The Conservative's shadow foreign secretary, William Hague, said the draft, written by the Foreign Office's former head of news, John Williams, was "further evidence that spin doctors, not intelligence analysts" were told about Iraq's weapons of mass destruction." "What is really needed is a full-scale privy council inquiry into the origins and conduct of the Iraq war," Hague said after the Foreign Office released the draft on Monday under the country's Freedom of Information Act (FOI).
The Liberal Democrat's shadow foreign secretary, Edward Davey also said the government, which previously insisted the final dossier was the work of the intelligence services, "cannot continue to deny the major role that spin doctors played."
"The core analysis of the threat allegedly posed by Iraq is the same in both documents. A press official should never have been drafting a document that ended up being used as the justification for going to war," Davey said.
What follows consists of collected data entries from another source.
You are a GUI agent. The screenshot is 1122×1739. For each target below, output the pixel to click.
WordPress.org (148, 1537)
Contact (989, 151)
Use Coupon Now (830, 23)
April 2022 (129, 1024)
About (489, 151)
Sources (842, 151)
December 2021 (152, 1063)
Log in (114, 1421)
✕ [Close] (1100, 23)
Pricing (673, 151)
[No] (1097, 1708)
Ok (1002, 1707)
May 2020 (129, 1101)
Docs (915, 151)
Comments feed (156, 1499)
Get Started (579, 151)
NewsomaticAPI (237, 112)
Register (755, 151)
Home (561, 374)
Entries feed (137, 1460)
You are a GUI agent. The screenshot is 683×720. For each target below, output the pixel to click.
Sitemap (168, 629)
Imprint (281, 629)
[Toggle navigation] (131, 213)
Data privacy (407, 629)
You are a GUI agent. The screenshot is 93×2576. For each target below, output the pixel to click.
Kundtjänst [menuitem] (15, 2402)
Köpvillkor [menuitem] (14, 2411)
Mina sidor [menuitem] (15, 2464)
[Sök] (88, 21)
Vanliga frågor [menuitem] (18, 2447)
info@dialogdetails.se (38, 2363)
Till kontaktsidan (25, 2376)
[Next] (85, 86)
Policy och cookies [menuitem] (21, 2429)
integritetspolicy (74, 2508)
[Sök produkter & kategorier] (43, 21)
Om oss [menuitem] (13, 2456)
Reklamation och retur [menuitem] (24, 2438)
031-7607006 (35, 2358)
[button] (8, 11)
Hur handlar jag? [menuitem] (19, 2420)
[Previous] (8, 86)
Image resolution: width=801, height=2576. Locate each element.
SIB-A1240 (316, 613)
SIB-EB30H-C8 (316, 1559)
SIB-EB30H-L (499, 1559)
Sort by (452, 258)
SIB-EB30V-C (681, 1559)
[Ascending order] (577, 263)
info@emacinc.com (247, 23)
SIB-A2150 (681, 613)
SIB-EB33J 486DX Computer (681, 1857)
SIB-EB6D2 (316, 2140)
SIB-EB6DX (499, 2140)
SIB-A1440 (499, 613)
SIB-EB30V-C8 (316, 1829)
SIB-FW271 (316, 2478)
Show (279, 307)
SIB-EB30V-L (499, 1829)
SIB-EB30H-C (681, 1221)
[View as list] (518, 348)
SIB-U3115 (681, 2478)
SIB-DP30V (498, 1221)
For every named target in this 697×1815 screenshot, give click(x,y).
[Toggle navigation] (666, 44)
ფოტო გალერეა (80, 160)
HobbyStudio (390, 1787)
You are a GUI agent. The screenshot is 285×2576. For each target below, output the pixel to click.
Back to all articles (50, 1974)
In response to the new calls, Prime Minister Gordon Brown's official spokesman said that the position on an inquiry remained as it had for some time.
"This was not something that we would consider whilst troops were still stationed in Iraq," the spokesman told journalists at his afternoon briefing on Monday.
Publishing the draft, Foreign Secretary David Miliband insisted that the draft, written in September 2002, "was not commissioned as part of the formal drafting process and was not used as the basis for the dossier which the Government subsequently published." But several British dailies Tuesday spoke of a strong resemblance to the government's final version that provided justification for the 2003 invasion, before it was later discredited.
"An analysis of the two dossiers shows that each lists similar intelligence judgments about the threat from Iraq, although they appear in a different order," the Times said.
The Guardian said it was "fresh evidence" that a senior government press officer was closely involved. It showed Williams used the same sources as the Joint Intelligence Committee, which claimed to be responsible for the final dossier, it said.
The publication came after the press officer, who worked for Foreign Secretary Jack Straw at the time, expressed his regret for writing the first draft.